Sequer a evidência de que a economia argentina está crescendo de maneira sustentável é suficiente para acalmar os ânimos da direita rancorosa. Segundo o jornal Folha de S. Paulo, neste ano, o país dispõe de um superávit comercial de mais de US$ 9 bilhões, o que deixa o governo em condições de pagar a dívida pública e controlar a fuga de capitais, mas os meios argentinos insistem em acusar o governo de manipulação dos dados oficiais da economia.
Descredibilizados, os veículos hegemônicos criaram mais um factóide, que já aparece também na imprensa brasileira, em comentários e reportagens nada isentas. Esta argumenta que a maioria parlamentar obtida pela presidente representa um “perigo” para a democracia.
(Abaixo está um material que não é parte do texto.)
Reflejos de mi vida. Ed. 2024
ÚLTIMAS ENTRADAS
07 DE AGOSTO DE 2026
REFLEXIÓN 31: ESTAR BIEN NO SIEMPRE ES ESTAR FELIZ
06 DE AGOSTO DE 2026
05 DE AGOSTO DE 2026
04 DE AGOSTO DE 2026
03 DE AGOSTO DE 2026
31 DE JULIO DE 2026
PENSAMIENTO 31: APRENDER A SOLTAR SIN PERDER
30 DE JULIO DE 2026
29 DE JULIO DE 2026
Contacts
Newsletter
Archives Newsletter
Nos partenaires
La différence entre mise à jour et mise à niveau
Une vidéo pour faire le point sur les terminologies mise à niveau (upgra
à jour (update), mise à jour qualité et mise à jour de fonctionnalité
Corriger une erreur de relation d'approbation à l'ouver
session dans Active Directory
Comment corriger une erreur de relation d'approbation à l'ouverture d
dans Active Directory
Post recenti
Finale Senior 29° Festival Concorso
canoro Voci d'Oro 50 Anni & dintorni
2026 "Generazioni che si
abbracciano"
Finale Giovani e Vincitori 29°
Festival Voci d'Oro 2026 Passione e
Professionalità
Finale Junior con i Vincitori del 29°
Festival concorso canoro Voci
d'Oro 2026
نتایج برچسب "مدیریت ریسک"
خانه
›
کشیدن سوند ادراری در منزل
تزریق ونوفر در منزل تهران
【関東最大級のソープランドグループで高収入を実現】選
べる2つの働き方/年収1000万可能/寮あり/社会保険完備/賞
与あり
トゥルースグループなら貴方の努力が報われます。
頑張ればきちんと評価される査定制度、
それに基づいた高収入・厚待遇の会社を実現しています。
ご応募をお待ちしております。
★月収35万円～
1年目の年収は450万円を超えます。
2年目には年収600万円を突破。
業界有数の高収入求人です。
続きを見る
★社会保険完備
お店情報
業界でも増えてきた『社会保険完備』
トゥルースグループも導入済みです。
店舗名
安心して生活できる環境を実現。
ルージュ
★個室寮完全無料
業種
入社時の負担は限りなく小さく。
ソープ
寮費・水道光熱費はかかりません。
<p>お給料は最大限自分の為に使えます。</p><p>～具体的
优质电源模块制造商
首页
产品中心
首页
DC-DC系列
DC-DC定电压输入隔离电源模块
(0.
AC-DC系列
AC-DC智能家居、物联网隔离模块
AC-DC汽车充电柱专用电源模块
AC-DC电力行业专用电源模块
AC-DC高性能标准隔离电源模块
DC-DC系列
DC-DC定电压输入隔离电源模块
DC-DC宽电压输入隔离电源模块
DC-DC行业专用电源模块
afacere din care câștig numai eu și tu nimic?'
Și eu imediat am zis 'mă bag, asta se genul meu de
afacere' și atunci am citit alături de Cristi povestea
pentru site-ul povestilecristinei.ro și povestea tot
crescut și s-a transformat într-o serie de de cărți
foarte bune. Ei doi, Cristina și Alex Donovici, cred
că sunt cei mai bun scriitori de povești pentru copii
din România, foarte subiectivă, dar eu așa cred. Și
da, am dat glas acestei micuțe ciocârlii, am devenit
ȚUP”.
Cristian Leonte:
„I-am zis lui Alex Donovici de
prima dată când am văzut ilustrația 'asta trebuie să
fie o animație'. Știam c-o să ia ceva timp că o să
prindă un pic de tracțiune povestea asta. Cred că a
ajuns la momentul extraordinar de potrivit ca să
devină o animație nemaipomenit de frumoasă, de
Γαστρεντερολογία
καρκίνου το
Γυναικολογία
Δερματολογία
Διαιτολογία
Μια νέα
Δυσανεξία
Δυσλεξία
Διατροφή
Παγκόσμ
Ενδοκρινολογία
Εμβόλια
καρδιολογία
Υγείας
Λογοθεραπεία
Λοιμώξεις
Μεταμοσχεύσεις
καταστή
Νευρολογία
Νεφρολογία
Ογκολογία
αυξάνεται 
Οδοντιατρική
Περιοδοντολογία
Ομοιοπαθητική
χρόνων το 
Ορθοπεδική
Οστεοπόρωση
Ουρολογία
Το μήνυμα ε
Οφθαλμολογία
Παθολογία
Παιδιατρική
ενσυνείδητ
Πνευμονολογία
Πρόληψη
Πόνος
Fala em “controle do Congresso”, em superpoderes, “hiperpresidencialismo”, revela o “temor” de um suposto “radicalismo” no país. Esse discurso retrata o temor do que os argentinos chamam de “aprofundar o modelo” e dos avanços na democratização dos meios de comunicação, tal como ocorreu com a criação da Lei dos Meios, cujo objetivo é impedir a formação de monopólios impondo limites à concentração e fixando cotas à quantidade de licenças por tipo de meios.
Tudo indica que o terceiro mandato do partido Peronista na Argentina vai aprofundar as mudanças iniciadas em 2003. Oxalá que assim seja e que possamos tomar como exemplo os avanços conseguidos pelo país vizinho. De acordo com Patricio Echegaray, secretário-geral do Partido Comunista da Argentina, em artigo publicado em seu blog, a mudança estrutural no capitalismo da Argentina “é a única forma de impedir a ofensiva restauradora das direitas ou uma possível descomposição que pode afetar o chamado projeto nacional”.